YENİDEN ERGENEKON YORUMU:
Ülkemizin kalkınmasını,
Halkımızın yoksulluktan kurtulmasını ve bilinçlenmesini engelleyen en önemli etken, Atatürk’ten sonra Türkiye’yi yöneten Siyasilerdir.
Bu israf ve yağma ekonomisinin diğer sorumlusuda, Ülkemizi kötü yönetenlere karşı duyulan aidiyet duygusunun oluşturduğu “Apatllık” duruşudur. Zira kendine insani değerlerle saygı duyulması ve hizmet verilmesi hususunda mücadele veremeyen toplumlar sömürülmeye müstehaktır…
Atatürk’ün TBMM’de 1 kasım 1937 tarihinde yaptığı son konuşması, ne durumda olduğumuza dair bir ölçüttür.
Lütfen bu “Son Hitabeti” okuyalım!
http://www.yenidenergenekon.com/son-hitabet/
Yılmaz KARAHAN
Yorumlar
“74) DÜNYA’NIN EN MÜSRİF DEVLETİ: TÜRKİYE” yazisina 2 Yorum yapilmis
Yorum yap
Yeniden Ergenekon yorumu apaçık israfın nedenlerini anlatmış,Son Hitabeti ya da Atatürk’ün ilkeleri okumakla kalmayıp anlayabilseydik ve çizdiği yoldan gidebilseydik bugün bu içinde bulunduğumuz durumun dışında olup Dünyayı yönetebilirdik.
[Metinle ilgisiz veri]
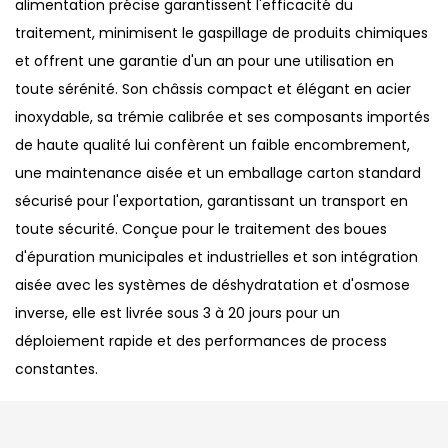
alimentation précise garantissent l'efficacité du
traitement, minimisent le gaspillage de produits chimiques
et offrent une garantie d'un an pour une utilisation en
toute sérénité. Son châssis compact et élégant en acier
inoxydable, sa trémie calibrée et ses composants importés
de haute qualité lui confèrent un faible encombrement,
une maintenance aisée et un emballage carton standard
sécurisé pour l'exportation, garantissant un transport en
toute sécurité. Conçue pour le traitement des boues
d'épuration municipales et industrielles et son intégration
aisée avec les systèmes de déshydratation et d'osmose
inverse, elle est livrée sous 3 à 20 jours pour un
déploiement rapide et des performances de process
constantes.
Ne yazıkki vatanını satmayı tercih eden, siyaset deyince bunu anlayan politikacılara bu yetkileri bizler verdiğimiz için önce kendimizi eğitmeliyiz. Kendimizi israf etmekten vazgeçtiğimizde Ülkemizi gerçekten seven ve sahip çıkan bireyler olduğumuzda varlığımızı yükseltebiliriz.
Atatürk’ün ilgili konuşmasını ilgili safyaya gittim okudum.
Oraya şu yorumu bıraktım, tekrar yazmakta bir beis görmüyorum.
“Sana inanmayan kâfir.
İkazlarını dikkate almayanlar katmerlisi.”